Associate Director Pharmacometrics Teva Branded Pharmaceutical Products R&D LLC, West Chester, PA, United States, United States
Disclosure(s):
Dongwoo Kang: No financial relationships to disclose
Objectives: Deutetrabenazine is a vesicular monoamine transporter type 2 (VMAT2) inhibitor approved for the treatment of tardive dyskinesia and chorea associated with Huntington disease [1]. Clinical studies have demonstrated the efficacy and safety of deutetrabenazine and characterized the pharmacokinetics (PK) [1,2]. This recent PK study, TV50717-PK-10198, was conducted in Asian individuals. The objective of this analysis was to further investigate the effect of deutetrabenazine exposure on Asian individuals using a combined PK dataset of existing data and TV50717-PK-10198 data.

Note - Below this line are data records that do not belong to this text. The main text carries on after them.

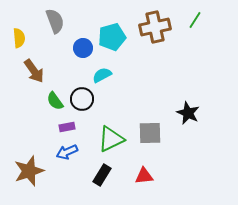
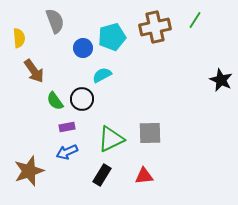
black star: moved 33 px right, 33 px up
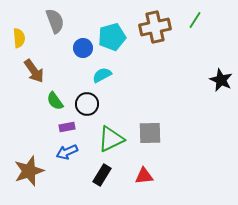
black circle: moved 5 px right, 5 px down
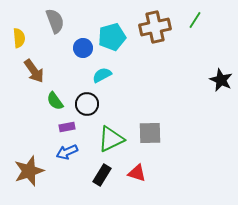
red triangle: moved 7 px left, 3 px up; rotated 24 degrees clockwise
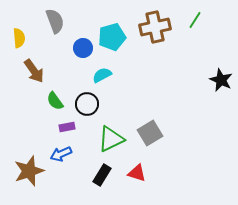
gray square: rotated 30 degrees counterclockwise
blue arrow: moved 6 px left, 2 px down
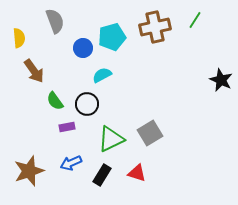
blue arrow: moved 10 px right, 9 px down
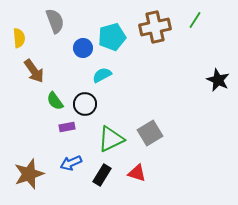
black star: moved 3 px left
black circle: moved 2 px left
brown star: moved 3 px down
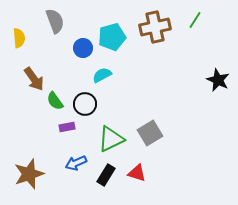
brown arrow: moved 8 px down
blue arrow: moved 5 px right
black rectangle: moved 4 px right
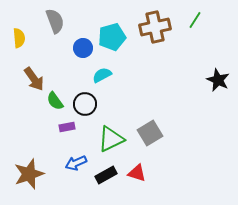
black rectangle: rotated 30 degrees clockwise
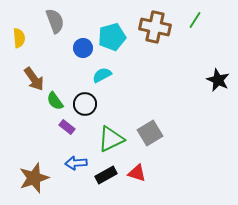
brown cross: rotated 24 degrees clockwise
purple rectangle: rotated 49 degrees clockwise
blue arrow: rotated 20 degrees clockwise
brown star: moved 5 px right, 4 px down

Methods: PK models of deutetrabenazine and active metabolites were fitted to the combined dataset, including the data from TV50717-PK-10198 after administration of a single, 12-mg deutetrabenazine dose to Asian individuals. The other PK data of deutetrabenazine consist of mostly Western individuals. PK models of deutetrabenazine (parent) and active metabolites α-dihydrotetrabenazine (HTBZ) and β-HTBZ retained previously identified significant covariates; the effect on Asian individuals was then assessed along with other covariates. Stochastic approximation expectation maximization (SAEM) estimation as implemented in NONMEM v.7.4.0 was used to estimate values of system parameters and variability. Number of iterations for SAEM was adjusted as needed to achieve good convergence. Visual predictive checks were used to ensure a good fit of the models. The final model was used to simulate PK exposure following single dose and multiple doses, and then to compare Asian with Western individuals.
Results: Data from 20 Asian individuals from China (65% male; mean±SD age, 28.2±5.08 years; mean body weight±SD 65.0±9.51 kg) in TV50717-PK-10198 were merged with existing PK data, resulting in a combined dataset of 968 individuals. The individuals in the TV50717-PK-10198 study were administered one 12-mg deutetrabenazine tablet in a fed state. Since the Asian individuals had relatively lower body weights than Western individuals and 55% were intermediate CYP2D6 metabolizers, PK exposures were adjusted considering these factors. The adjusted PK exposures from Asian individuals were similar to those from the Western individuals. With the correction of body weight for extensive metabolizers at a steady state, Asian individuals had only a 5.8% higher mean area under the plasma concentration time curve and only a 14.7% higher mean maximum concentration for total (α+β)-HTBZ compared with Western individuals.
Conclusions: The population PK models of deutetrabenazine were refined with recently obtained data from an Asian population. With adjustments for body weight and CYP2D6 genotype status, the PK exposures are similar between the Asian and Western individuals.
Citations: [1] Austedo. Prescribing information. Teva Pharmaceuticals; 2021. [2] Schneider F, et al. Clin Pharmacol Drug Dev. 2021;10:647–659.